The next panel, focused on childhood, continued to speak in regards to the harm that social media does to children. It was introduced by Meghan and hosted by journalist Katie Couric.
It began with Jonathan Haidt, the creator of the bestseller and controversial book“The Anxious Generation,” who presented his findings.
The fear is great. Depression has increased. Children have problems at college. More and more children feel that their lives are meaningless. There is not any more play time outside. They don't learn social cues because they don't go outside. Boys are led down the trail to gambling addiction. Young people don't know how one can take care of conflict in real life because they don't spend time in real life – only online.
And as states attempt to pass laws, it hasn't come and not using a fight – the tech lobbies are hard at work.
“Play is about brain development,” Haidt told Couric on the panel. “When animals are deprived of play in early childhood, they’re rather more anxious in maturity.”
There's even a discount in actual boredom – those moments spent looking the window during a automobile ride or staring aimlessly ahead while waiting in a queue. These moments gave the brain time to rest and have now been replaced by scrolling on tablets and smartphones.
Amy Neville, Community Manager of The Parents' Network and President of the Alexander Neville Foundation, participated within the panel. She lost her son Alexander to an overdose and is suing Snapchat to offer access to drug dealers to her son.

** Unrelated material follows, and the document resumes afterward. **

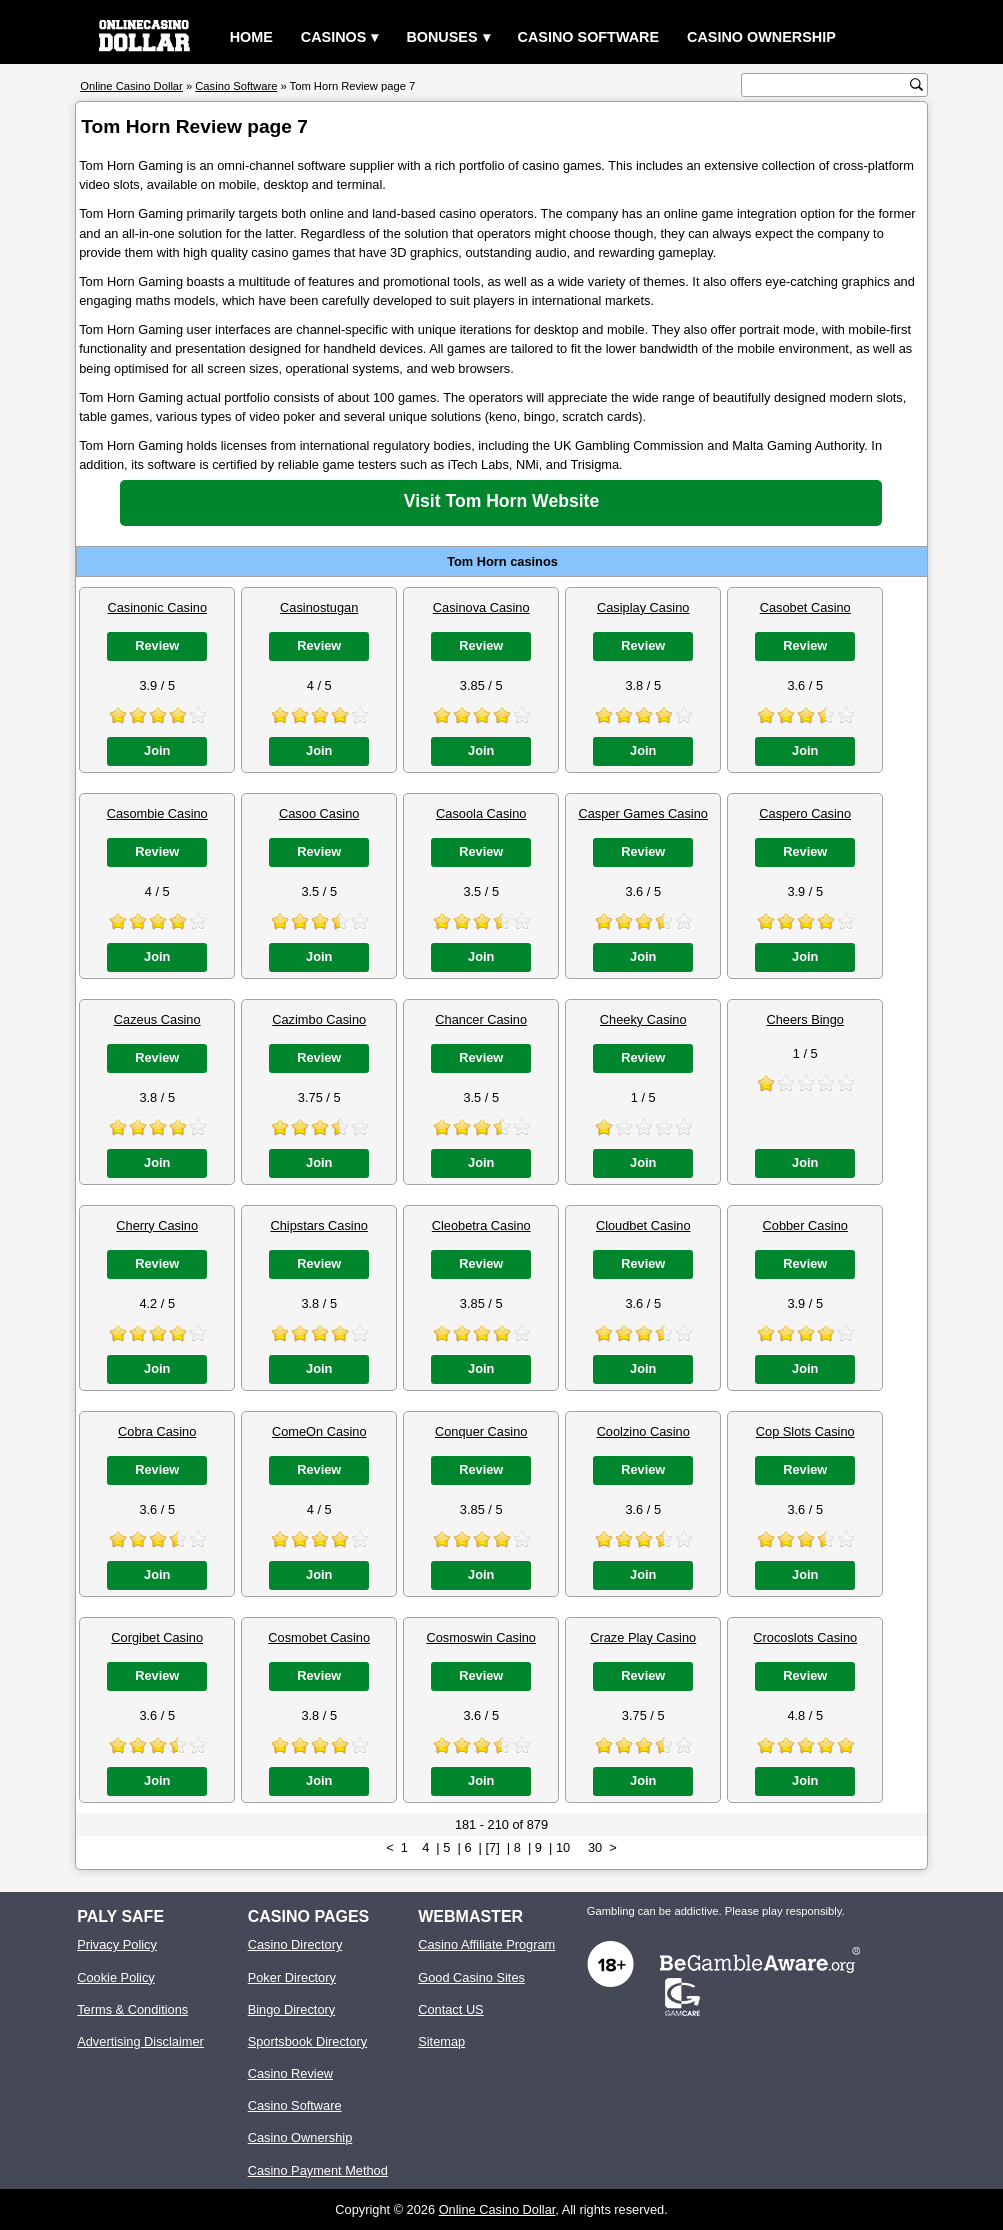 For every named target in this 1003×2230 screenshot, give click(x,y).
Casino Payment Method (318, 2170)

“I quickly realized that families everywhere in the United States were waking up to seek out their children dead of their bedrooms because they’d bought pills on Snapchat,” she said. Her lawsuit is moving forward. “I feel prefer it’s a fight to the death,” she said. “I’m able to go there.”
Another mother, Kirsten, took the stage. She is the mother of the young girl Katie, who sat within the previous panel. She said she thought she was doing the whole lot right – checking her daughter's phone every night and putting it away before she went to sleep. Despite this, Katie ended up within the hospital with an eating disorder.
Kirsten went through the text messages and search history. Then someone sent her an article about how TikTok was doing Content about eating disorders in young girls.
“My husband and I didn’t know in regards to the For You site,” she said. “It wasn’t the content my daughter was on the lookout for, it was the content that kept coming to her.”
The consensus of this committee was – as with each events – more motion.
Throughout the event, people called for more legislative motion, more accountability from tech platforms, more speeches, and more people coming together to attract boundaries between themselves and social media. Even if harm is supposed to fill the current, hope stays close.
“We can and can construct the movement that every one families and all children deserve,” Meghan said on the gala. “We know that when parents come together, when communities unite, ripples are made. We've seen it occur and we're watching it grow.”